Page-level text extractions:
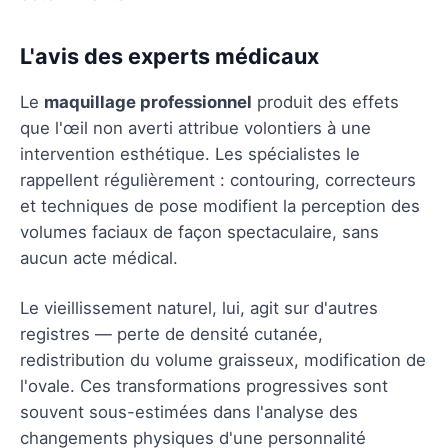
L'avis des experts médicaux
Le
maquillage professionnel
produit des effets
que l'œil non averti attribue volontiers à une
intervention esthétique. Les spécialistes le
rappellent régulièrement : contouring, correcteurs
et techniques de pose modifient la perception des
volumes faciaux de façon spectaculaire, sans
aucun acte médical.
Le vieillissement naturel, lui, agit sur d'autres
registres — perte de densité cutanée,
redistribution du volume graisseux, modification de
l'ovale. Ces transformations progressives sont
souvent sous-estimées dans l'analyse des
changements physiques d'une personnalité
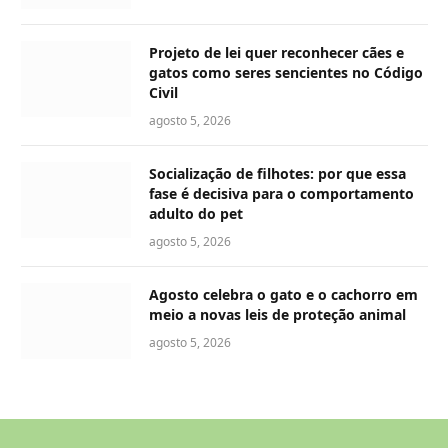
Projeto de lei quer reconhecer cães e
gatos como seres sencientes no Código
Civil
agosto 5, 2026
Socialização de filhotes: por que essa
fase é decisiva para o comportamento
adulto do pet
agosto 5, 2026
Agosto celebra o gato e o cachorro em
meio a novas leis de proteção animal
agosto 5, 2026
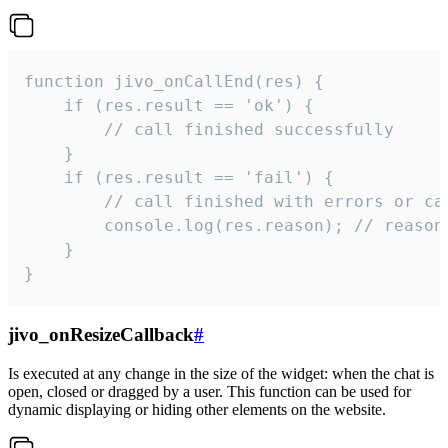
function jivo_onCallEnd(res) {

    if (res.result == 'ok') {

        // call finished successfully

    }

    if (res.result == 'fail') {

        // call finished with errors or can
        console.log(res.reason); // reason 
    }

}
jivo_onResizeCallback
#
Is executed at any change in the size of the widget: when the chat is
open, closed or dragged by a user. This function can be used for
dynamic displaying or hiding other elements on the website.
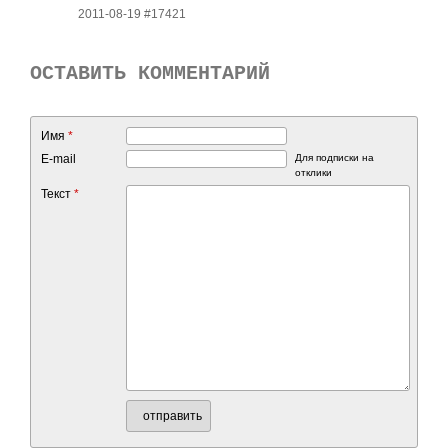
2011-08-19 #17421
ОСТАВИТЬ КОММЕНТАРИЙ
Имя
*
E-mail
Для подписки на
отклики
Текст
*
отправить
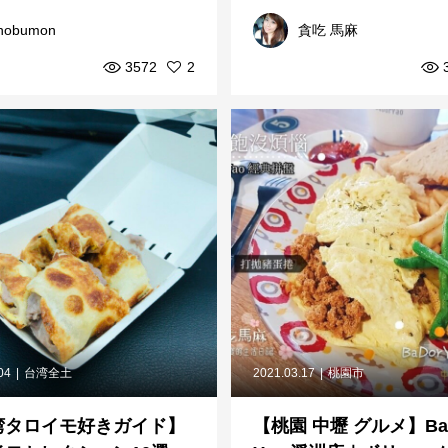
します
しくて栄養たっぷり！
nobumon
貪吃 馬麻
3572
2
04
台湾全土
2021.03.17
桃園市
湾タロイモ好きガイド】
【桃園 中壢 グルメ】Ba 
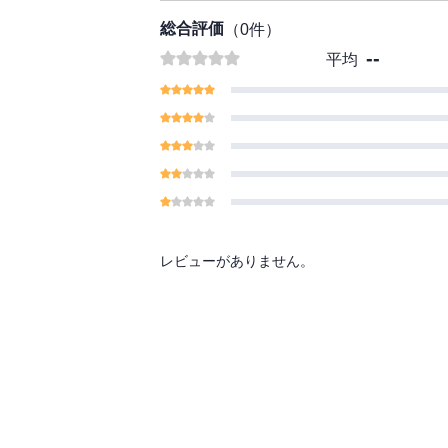
総合評価
（
0
件）
--
平均
レビューがありません。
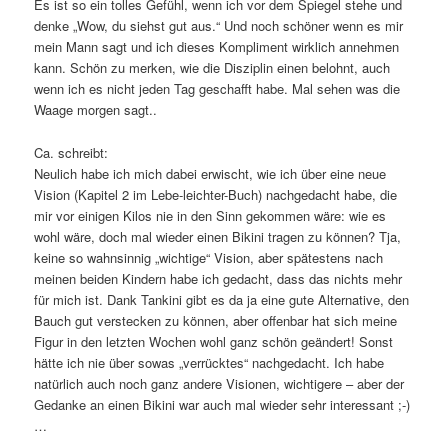
Es ist so ein tolles Gefühl, wenn ich vor dem Spiegel stehe und
denke „Wow, du siehst gut aus.“ Und noch schöner wenn es mir
mein Mann sagt und ich dieses Kompliment wirklich annehmen
kann. Schön zu merken, wie die Disziplin einen belohnt, auch
wenn ich es nicht jeden Tag geschafft habe. Mal sehen was die
Waage morgen sagt..
Ca. schreibt:
Neulich habe ich mich dabei erwischt, wie ich über eine neue
Vision (Kapitel 2 im Lebe-leichter-Buch) nachgedacht habe, die
mir vor einigen Kilos nie in den Sinn gekommen wäre: wie es
wohl wäre, doch mal wieder einen Bikini tragen zu können? Tja,
keine so wahnsinnig „wichtige“ Vision, aber spätestens nach
meinen beiden Kindern habe ich gedacht, dass das nichts mehr
für mich ist. Dank Tankini gibt es da ja eine gute Alternative, den
Bauch gut verstecken zu können, aber offenbar hat sich meine
Figur in den letzten Wochen wohl ganz schön geändert! Sonst
hätte ich nie über sowas „verrücktes“ nachgedacht. Ich habe
natürlich auch noch ganz andere Visionen, wichtigere – aber der
Gedanke an einen Bikini war auch mal wieder sehr interessant ;-)
…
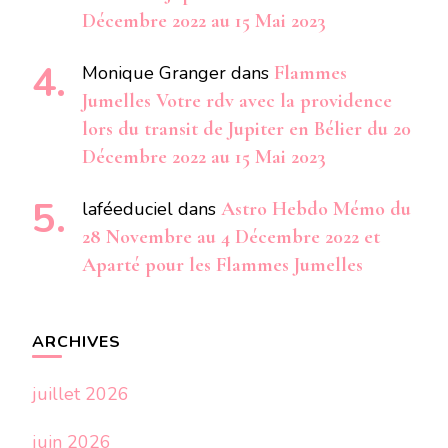
Décembre 2022 au 15 Mai 2023
Monique Granger
dans
Flammes
Jumelles Votre rdv avec la providence
lors du transit de Jupiter en Bélier du 20
Décembre 2022 au 15 Mai 2023
laféeduciel
dans
Astro Hebdo Mémo du
28 Novembre au 4 Décembre 2022 et
Aparté pour les Flammes Jumelles
ARCHIVES
juillet 2026
juin 2026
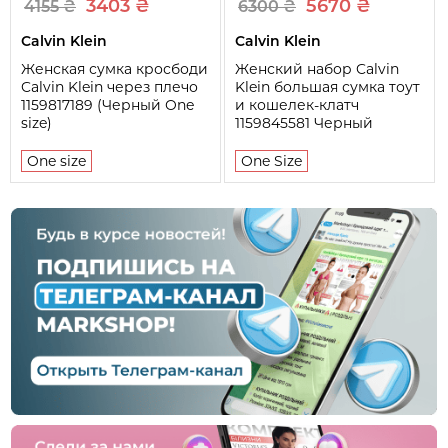
3403 ₴
5670 ₴
4155 ₴
6300 ₴
Calvin Klein
Calvin Klein
Женская сумка кросбоди
Женский набор Calvin
Calvin Klein через плечо
Klein большая сумка тоут
1159817189 (Черный One
и кошелек-клатч
size)
1159845581 Черный
One size
One Size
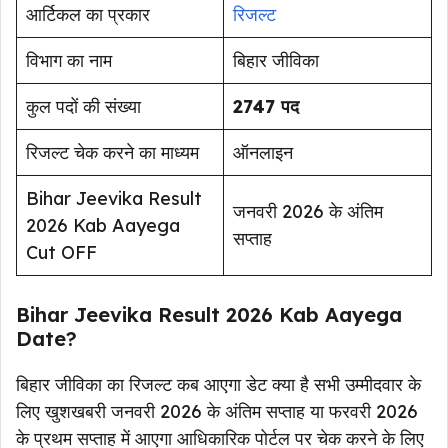
आर्टिकल का प्रकार
रिजल्ट
विभाग का नाम
बिहार जीविका
कुल पदों की संख्या
2747 पद
रिजल्ट चेक करने का माध्यम
ऑनलाइन
Bihar Jeevika Result
जनवरी 2026 के अंतिम
2026 Kab Aayega
सप्ताह
Cut OFF
Bihar Jeevika Result 2026 Kab Aayega
Date?
बिहार जीविका का रिजल्ट कब आएगा डेट क्या है सभी उम्मीदवार के
लिए खुशखबरी जनवरी 2026 के अंतिम सप्ताह या फरवरी 2026
के प्रथम सप्ताह में आएगा आधिकारिक पोर्टल पर चेक करने के लिए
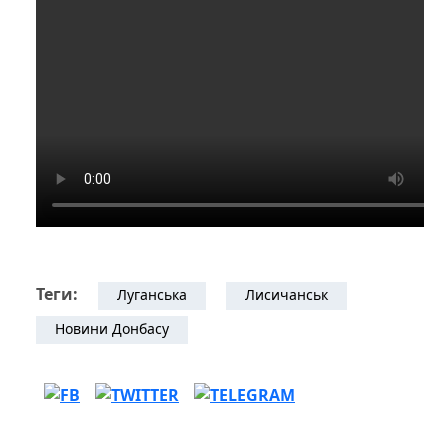
Теги:
Луганська
Лисичанськ
Новини Донбасу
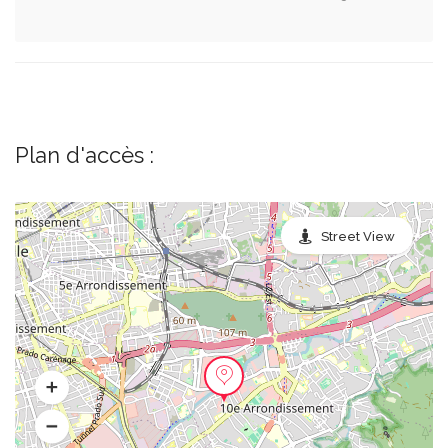
Plan d'accès :
Street View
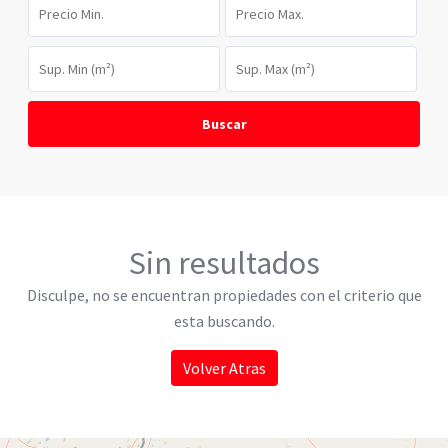
Buscar
Sin resultados
Disculpe, no se encuentran propiedades con el criterio que
esta buscando.
Volver Atras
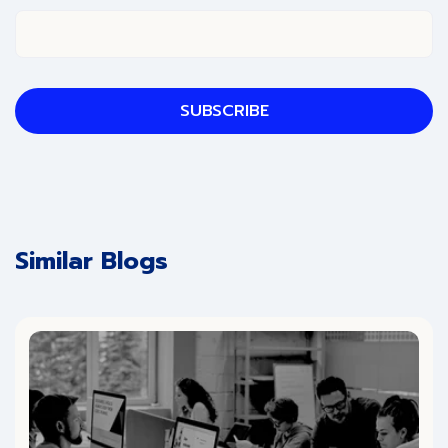
Similar Blogs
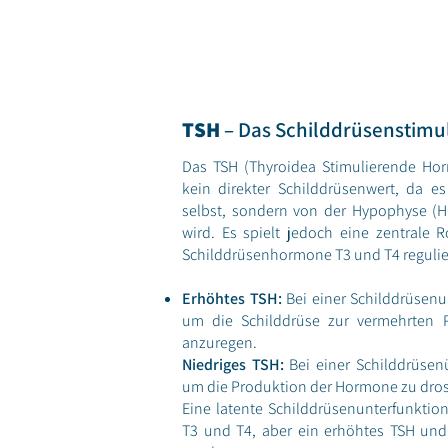
TSH
– Das Schilddrüsenstim
Das TSH (Thyroidea Stimulierende Ho
kein direkter Schilddrüsenwert, da e
selbst, sondern von der Hypophyse (H
wird. Es spielt jedoch eine zentrale R
Schilddrüsenhormone T3 und T4 regulie
Erhöhtes TSH:
Bei einer Schilddrüsenun
um die Schilddrüse zur vermehrten 
anzuregen.
Niedriges TSH:
Bei einer Schilddrüsen
um die Produktion der Hormone zu dros
Eine latente Schilddrüsenunterfunktion
T3 und T4, aber ein erhöhtes TSH und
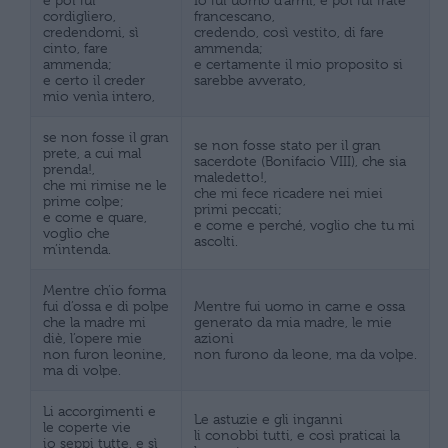
cordigliero,
francescano,
credendomi, sì
credendo, così vestito, di fare
cinto, fare
ammenda;
ammenda;
e certamente il mio proposito si
e certo il creder
sarebbe avverato,
mio venìa intero,
se non fosse il gran
se non fosse stato per il gran
prete, a cui mal
sacerdote (Bonifacio VIII), che sia
prenda!,
maledetto!,
che mi rimise ne le
che mi fece ricadere nei miei
prime colpe;
primi peccati;
e come e quare,
e come e perché, voglio che tu mi
voglio che
ascolti.
m’intenda.
Mentre ch’io forma
fui d’ossa e di polpe
Mentre fui uomo in carne e ossa
che la madre mi
generato da mia madre, le mie
diè, l’opere mie
azioni
non furon leonine,
non furono da leone, ma da volpe.
ma di volpe.
Li accorgimenti e
Le astuzie e gli inganni
le coperte vie
li conobbi tutti, e così praticai la
io seppi tutte, e sì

Work instruction - With the pictures omitted, print the lines above exactly, beginning at the line with "Projeto de lei quer reconhecer cães e" and going on through the line with "hätte ich nie".

Reply -
Projeto de lei quer reconhecer cães e
gatos como seres sencientes no Código
Civil
agosto 5, 2026
Socialização de filhotes: por que essa
fase é decisiva para o comportamento
adulto do pet
agosto 5, 2026
Agosto celebra o gato e o cachorro em
meio a novas leis de proteção animal
agosto 5, 2026
function jivo_onCallEnd(res) {

    if (res.result == 'ok') {

        // call finished successfully

    }

    if (res.result == 'fail') {

        // call finished with errors or can
        console.log(res.reason); // reason 
    }

}
jivo_onResizeCallback
#
Is executed at any change in the size of the widget: when the chat is
open, closed or dragged by a user. This function can be used for
dynamic displaying or hiding other elements on the website.
2011-08-19 #17421
ОСТАВИТЬ КОММЕНТАРИЙ
Имя
*
E-mail
Для подписки на
отклики
Текст
*
отправить
します
しくて栄養たっぷり！
nobumon
貪吃 馬麻
3572
2
04
台湾全土
2021.03.17
桃園市
湾タロイモ好きガイド】
【桃園 中壢 グルメ】Ba 
総合評価
（
0
件）
--
平均
レビューがありません。
Es ist so ein tolles Gefühl, wenn ich vor dem Spiegel stehe und
denke „Wow, du siehst gut aus.“ Und noch schöner wenn es mir
mein Mann sagt und ich dieses Kompliment wirklich annehmen
kann. Schön zu merken, wie die Disziplin einen belohnt, auch
wenn ich es nicht jeden Tag geschafft habe. Mal sehen was die
Waage morgen sagt..
Ca. schreibt:
Neulich habe ich mich dabei erwischt, wie ich über eine neue
Vision (Kapitel 2 im Lebe-leichter-Buch) nachgedacht habe, die
mir vor einigen Kilos nie in den Sinn gekommen wäre: wie es
wohl wäre, doch mal wieder einen Bikini tragen zu können? Tja,
keine so wahnsinnig „wichtige“ Vision, aber spätestens nach
meinen beiden Kindern habe ich gedacht, dass das nichts mehr
für mich ist. Dank Tankini gibt es da ja eine gute Alternative, den
Bauch gut verstecken zu können, aber offenbar hat sich meine
Figur in den letzten Wochen wohl ganz schön geändert! Sonst
hätte ich nie über sowas „verrücktes“ nachgedacht. Ich habe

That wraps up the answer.